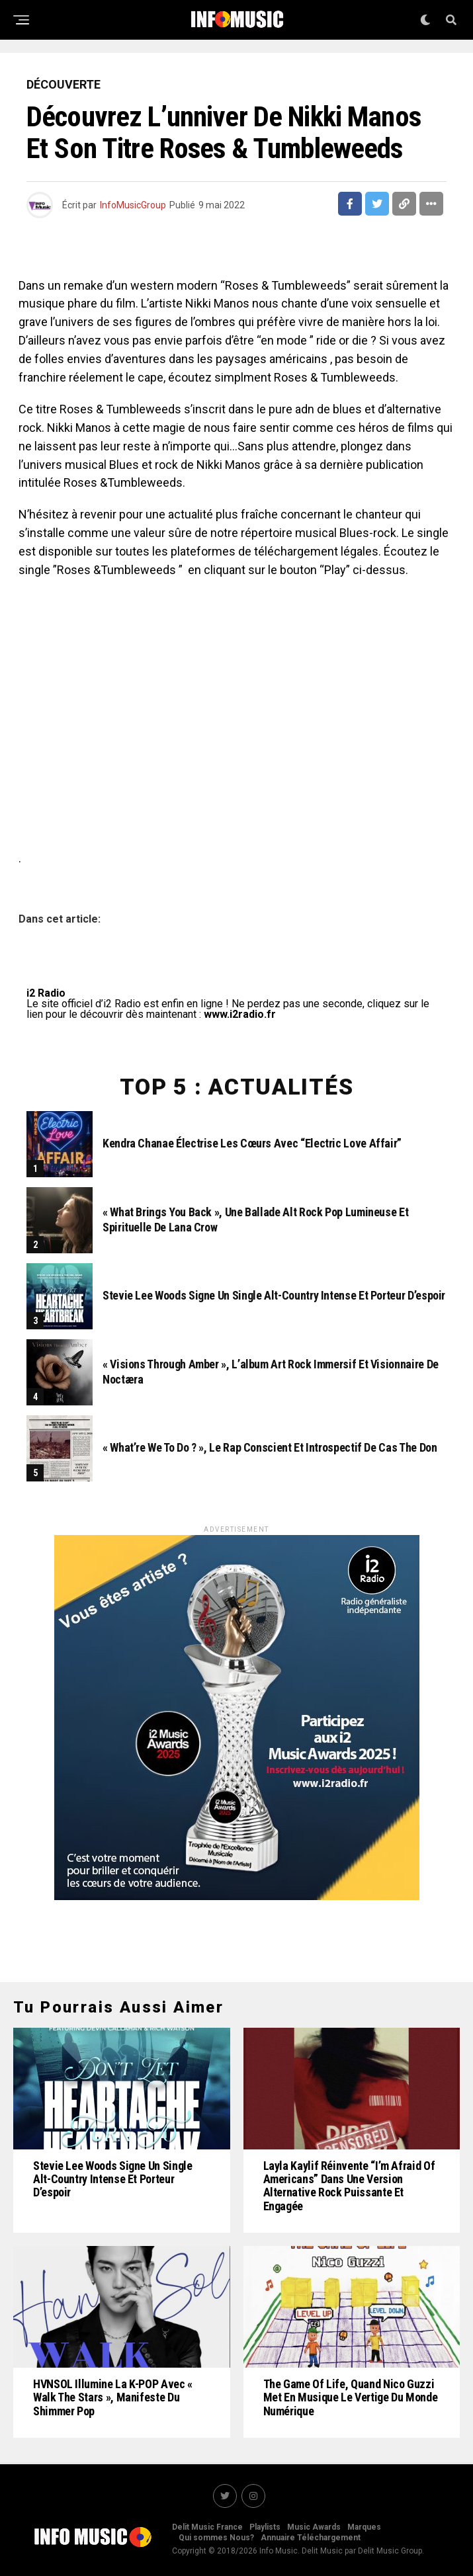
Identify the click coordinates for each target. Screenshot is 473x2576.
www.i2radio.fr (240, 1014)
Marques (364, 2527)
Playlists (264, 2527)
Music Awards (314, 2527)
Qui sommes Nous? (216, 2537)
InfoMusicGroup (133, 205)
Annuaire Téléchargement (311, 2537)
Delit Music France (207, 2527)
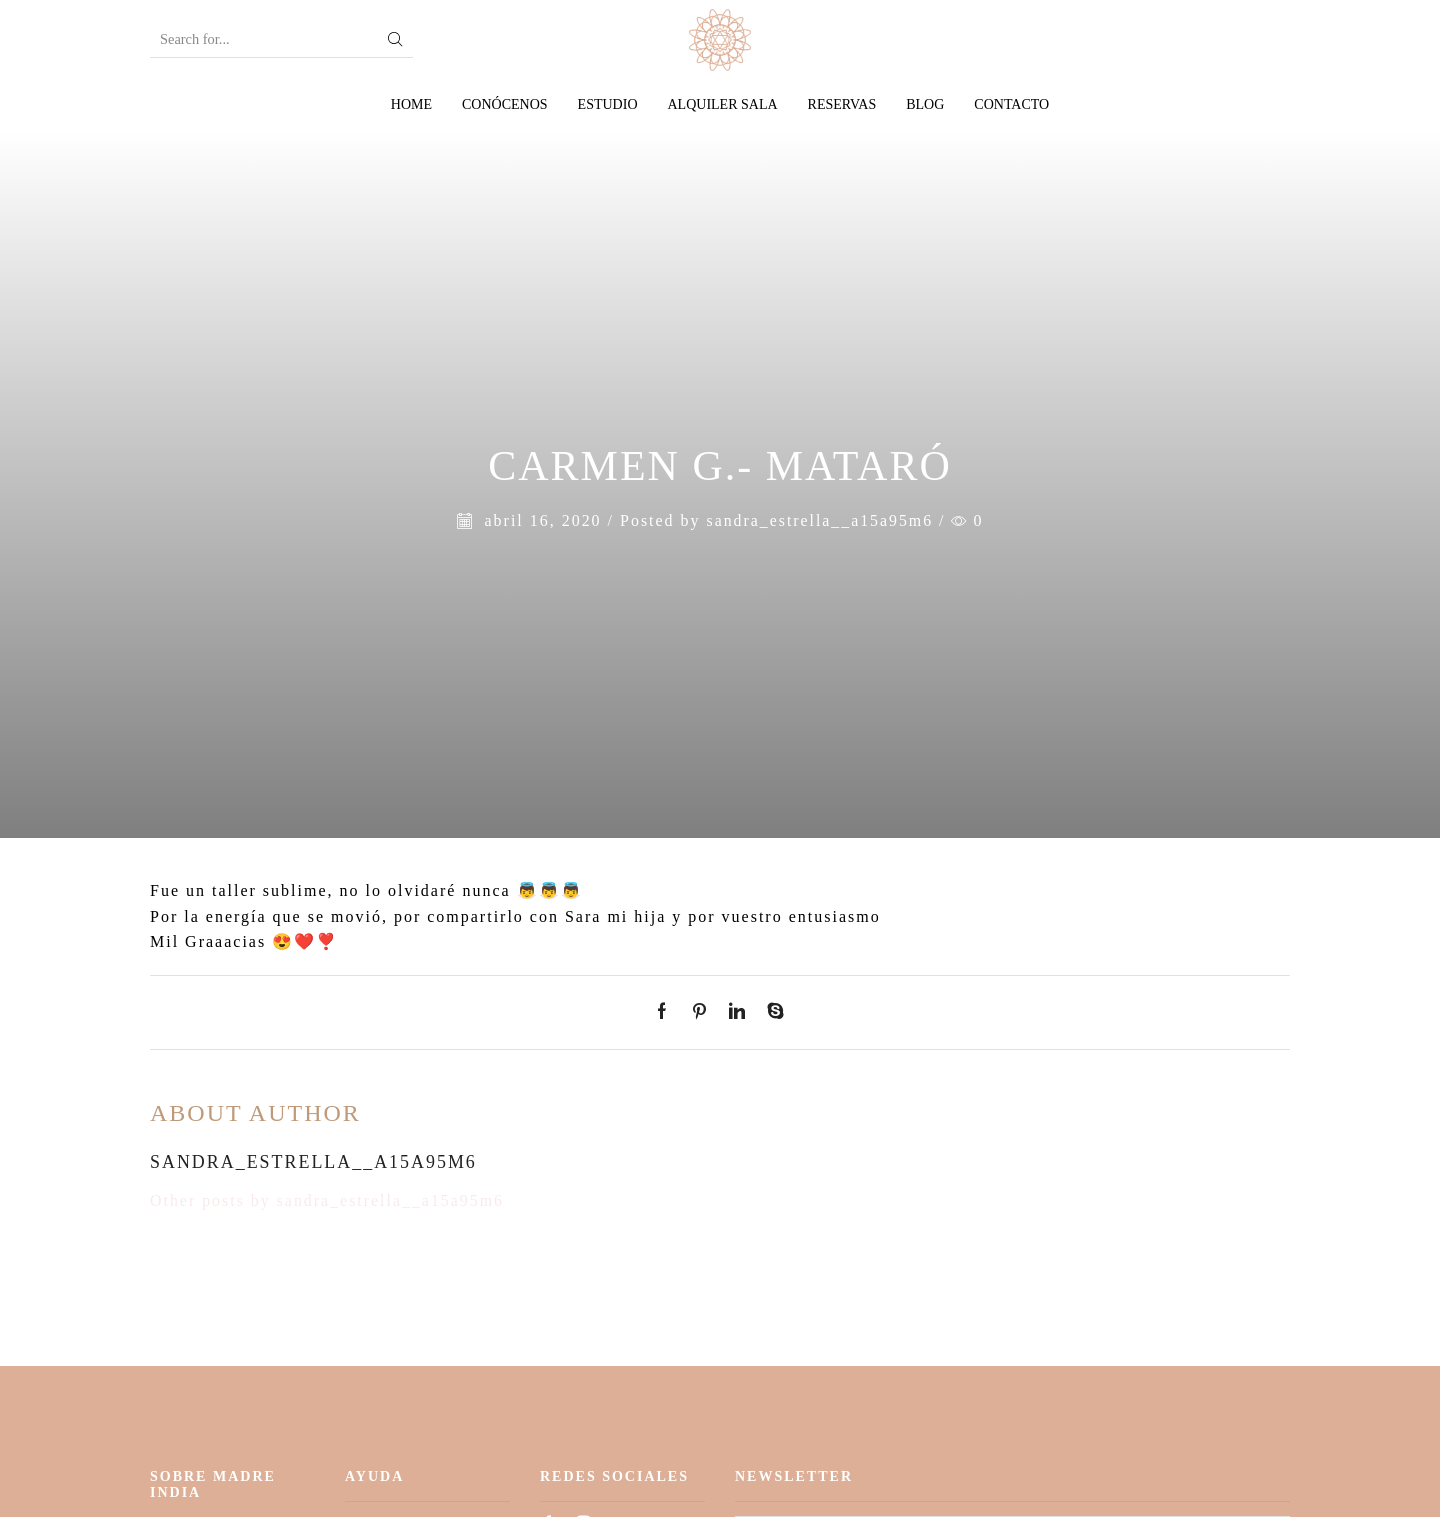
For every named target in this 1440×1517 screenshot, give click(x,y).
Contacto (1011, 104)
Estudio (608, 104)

* * *

Your goal
Look through the entries above, and wherever a line holds the string "target", copy it.

Task answer
Identify the click coordinates for each target. Screenshot is 473x2576.
For every named target in this 1440×1517 screenshot, give click(x,y).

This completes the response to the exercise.